The iPhone's Complex Supply Chain Highlights Problems With Trade Statistics
"What we call 'Made in China' is indeed assembled in China, but what makes up the commercial value of the product comes from the numerous countries," Pascal Lamy, the director-general of the World Trade Organization. "The concept of country of origin for manufactured goods has gradually become obsolete."
Mr. Lamy said if trade statistics were adjusted to reflect the actual value contributed to a product by different countries, the size of the U.S. trade deficit with China—$226.88 billion, according to U.S. figures—would be cut in half.
The value-added approach, in fact, shows that sales of the iPhone are adding to the U.S. economy—rather than subtracting from it, as the traditional approach would imply.
Based on U.S. sales of 11.3 million iPhones in 2009, the researchers estimate Chinese iPhone exports at $2.02 billion.

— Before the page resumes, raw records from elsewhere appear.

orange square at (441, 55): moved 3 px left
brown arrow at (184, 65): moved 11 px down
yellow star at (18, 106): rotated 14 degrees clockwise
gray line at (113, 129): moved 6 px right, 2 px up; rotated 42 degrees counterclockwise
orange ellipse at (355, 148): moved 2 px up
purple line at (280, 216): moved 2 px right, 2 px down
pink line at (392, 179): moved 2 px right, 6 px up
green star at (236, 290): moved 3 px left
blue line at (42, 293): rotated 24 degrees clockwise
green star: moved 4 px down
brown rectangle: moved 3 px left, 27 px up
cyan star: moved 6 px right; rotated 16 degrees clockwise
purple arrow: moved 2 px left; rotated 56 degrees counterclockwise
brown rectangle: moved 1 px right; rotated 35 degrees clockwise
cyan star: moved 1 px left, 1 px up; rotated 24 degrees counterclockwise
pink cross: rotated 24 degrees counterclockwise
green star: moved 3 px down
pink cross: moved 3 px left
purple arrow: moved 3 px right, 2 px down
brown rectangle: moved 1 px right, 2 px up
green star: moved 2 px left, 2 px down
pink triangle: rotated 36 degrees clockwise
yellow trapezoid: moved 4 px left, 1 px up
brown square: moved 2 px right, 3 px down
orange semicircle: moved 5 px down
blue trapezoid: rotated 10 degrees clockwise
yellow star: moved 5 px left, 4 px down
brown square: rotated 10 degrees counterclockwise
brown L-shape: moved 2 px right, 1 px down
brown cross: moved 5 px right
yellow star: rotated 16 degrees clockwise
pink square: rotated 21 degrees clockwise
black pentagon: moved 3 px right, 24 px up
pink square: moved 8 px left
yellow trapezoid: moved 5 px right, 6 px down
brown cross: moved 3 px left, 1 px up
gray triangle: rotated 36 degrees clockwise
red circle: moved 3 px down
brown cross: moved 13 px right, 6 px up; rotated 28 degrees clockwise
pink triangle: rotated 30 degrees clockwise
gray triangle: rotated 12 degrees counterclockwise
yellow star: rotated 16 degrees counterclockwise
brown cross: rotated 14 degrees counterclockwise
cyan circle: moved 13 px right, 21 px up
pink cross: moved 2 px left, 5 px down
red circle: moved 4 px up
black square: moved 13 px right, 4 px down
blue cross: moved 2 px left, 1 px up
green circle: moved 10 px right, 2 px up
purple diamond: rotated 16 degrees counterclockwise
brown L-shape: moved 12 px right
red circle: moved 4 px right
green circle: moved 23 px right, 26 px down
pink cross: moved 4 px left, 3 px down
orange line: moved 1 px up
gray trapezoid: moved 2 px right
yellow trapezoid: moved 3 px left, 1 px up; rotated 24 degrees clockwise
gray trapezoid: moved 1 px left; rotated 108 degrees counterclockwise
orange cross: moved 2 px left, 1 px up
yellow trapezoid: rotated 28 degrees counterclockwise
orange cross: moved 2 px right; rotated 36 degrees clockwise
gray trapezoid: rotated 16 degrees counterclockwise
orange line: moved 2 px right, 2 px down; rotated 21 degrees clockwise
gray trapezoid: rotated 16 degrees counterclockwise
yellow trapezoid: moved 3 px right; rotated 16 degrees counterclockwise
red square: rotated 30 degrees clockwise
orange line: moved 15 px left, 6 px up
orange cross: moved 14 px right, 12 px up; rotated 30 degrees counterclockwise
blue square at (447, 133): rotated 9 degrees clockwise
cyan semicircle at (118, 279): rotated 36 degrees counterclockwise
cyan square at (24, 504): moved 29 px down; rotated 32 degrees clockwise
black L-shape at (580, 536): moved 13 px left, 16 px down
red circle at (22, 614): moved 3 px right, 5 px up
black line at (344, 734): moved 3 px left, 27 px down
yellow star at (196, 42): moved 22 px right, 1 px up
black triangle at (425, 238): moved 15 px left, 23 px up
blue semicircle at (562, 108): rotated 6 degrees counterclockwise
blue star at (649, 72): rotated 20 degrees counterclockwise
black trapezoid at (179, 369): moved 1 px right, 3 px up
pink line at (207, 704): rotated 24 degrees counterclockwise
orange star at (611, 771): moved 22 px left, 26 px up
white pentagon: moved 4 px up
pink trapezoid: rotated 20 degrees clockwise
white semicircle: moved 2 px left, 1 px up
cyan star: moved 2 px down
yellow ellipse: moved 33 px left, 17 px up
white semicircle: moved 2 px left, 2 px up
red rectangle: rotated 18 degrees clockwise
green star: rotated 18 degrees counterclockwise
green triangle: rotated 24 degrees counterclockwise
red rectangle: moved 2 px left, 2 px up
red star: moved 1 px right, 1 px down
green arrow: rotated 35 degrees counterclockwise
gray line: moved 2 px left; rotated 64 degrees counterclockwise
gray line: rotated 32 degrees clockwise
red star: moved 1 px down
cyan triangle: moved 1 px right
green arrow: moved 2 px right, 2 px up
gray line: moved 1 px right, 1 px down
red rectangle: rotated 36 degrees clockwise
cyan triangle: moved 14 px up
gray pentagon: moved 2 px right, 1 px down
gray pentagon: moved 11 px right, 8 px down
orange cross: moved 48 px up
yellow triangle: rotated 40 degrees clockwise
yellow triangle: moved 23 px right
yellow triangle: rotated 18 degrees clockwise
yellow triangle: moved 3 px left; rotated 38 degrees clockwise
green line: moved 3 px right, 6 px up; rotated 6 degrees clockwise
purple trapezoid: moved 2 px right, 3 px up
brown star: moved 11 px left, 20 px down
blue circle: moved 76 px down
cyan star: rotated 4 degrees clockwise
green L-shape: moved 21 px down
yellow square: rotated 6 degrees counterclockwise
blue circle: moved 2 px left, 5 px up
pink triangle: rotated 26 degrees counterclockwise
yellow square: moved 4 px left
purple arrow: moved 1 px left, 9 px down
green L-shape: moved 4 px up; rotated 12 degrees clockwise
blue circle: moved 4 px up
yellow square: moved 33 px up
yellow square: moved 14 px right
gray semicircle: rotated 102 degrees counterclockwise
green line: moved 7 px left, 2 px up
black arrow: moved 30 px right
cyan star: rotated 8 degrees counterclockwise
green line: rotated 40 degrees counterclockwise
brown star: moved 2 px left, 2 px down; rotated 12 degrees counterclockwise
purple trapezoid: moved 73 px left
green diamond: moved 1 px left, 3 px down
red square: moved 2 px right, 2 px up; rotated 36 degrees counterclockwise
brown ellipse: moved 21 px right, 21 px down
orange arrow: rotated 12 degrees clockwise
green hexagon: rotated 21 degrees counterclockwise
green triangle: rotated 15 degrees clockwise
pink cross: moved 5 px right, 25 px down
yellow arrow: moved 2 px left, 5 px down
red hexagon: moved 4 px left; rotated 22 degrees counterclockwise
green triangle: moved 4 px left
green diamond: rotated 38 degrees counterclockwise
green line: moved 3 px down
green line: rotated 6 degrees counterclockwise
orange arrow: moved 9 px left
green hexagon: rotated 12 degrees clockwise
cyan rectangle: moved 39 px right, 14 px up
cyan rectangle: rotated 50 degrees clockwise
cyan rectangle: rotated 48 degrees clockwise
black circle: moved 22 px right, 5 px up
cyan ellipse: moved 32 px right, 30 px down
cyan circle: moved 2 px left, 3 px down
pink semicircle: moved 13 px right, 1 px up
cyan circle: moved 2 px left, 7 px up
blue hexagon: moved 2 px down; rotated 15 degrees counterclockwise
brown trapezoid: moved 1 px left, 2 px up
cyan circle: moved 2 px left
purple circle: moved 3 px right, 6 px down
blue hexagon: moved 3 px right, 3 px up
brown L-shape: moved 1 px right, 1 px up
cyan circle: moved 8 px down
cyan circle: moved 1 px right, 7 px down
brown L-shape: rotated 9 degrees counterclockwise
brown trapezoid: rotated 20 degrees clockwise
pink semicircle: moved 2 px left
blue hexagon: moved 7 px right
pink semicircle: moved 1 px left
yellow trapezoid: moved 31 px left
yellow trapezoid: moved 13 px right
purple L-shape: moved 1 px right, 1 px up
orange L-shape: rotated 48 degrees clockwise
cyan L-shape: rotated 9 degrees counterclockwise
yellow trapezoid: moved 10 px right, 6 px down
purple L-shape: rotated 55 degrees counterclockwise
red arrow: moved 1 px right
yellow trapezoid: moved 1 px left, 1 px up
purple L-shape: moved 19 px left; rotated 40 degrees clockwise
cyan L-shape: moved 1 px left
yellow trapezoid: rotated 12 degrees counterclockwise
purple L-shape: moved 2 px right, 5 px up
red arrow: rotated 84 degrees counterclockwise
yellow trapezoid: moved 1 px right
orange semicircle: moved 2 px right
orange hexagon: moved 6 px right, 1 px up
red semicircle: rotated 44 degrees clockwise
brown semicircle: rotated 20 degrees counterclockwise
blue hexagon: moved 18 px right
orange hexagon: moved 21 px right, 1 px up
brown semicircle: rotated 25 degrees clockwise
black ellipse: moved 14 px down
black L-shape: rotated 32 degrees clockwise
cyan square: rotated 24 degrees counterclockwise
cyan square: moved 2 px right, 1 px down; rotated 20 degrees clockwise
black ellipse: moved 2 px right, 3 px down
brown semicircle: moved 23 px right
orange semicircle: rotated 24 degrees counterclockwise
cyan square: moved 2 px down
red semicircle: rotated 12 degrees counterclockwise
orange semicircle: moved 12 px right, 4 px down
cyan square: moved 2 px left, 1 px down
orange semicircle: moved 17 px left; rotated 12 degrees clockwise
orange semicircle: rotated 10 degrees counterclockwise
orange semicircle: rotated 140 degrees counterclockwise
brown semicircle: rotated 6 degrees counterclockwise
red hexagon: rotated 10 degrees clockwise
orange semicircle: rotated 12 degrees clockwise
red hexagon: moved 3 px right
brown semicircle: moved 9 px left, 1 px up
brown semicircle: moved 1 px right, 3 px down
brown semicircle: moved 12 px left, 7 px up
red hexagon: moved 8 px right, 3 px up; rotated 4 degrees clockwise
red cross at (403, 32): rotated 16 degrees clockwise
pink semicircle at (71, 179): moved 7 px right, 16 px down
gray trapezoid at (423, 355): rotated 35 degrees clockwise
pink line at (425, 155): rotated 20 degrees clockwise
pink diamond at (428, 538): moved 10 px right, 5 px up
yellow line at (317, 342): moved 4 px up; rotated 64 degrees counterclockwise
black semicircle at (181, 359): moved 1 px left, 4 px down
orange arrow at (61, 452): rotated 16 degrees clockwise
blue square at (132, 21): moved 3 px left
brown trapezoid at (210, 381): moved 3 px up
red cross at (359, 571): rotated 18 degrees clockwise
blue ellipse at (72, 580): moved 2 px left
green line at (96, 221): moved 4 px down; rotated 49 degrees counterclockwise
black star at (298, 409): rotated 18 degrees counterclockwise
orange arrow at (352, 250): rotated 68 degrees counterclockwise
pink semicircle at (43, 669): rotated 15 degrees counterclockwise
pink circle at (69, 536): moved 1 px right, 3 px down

After deducting $121.5 million in Chinese imports for parts produced by U.S. firms such as chip maker Broadcom Corp., they arrive at the figure of the $1.9 billion Chinese trade surplus—and U.S. trade deficit—in iPhones.
If China was credited with producing only its portion of the value of an iPhone, its exports to the U.S. for the same amount of iPhones would be a U.S. trade surplus of $48.1 million, after accounting for the parts U.S. firms contribute.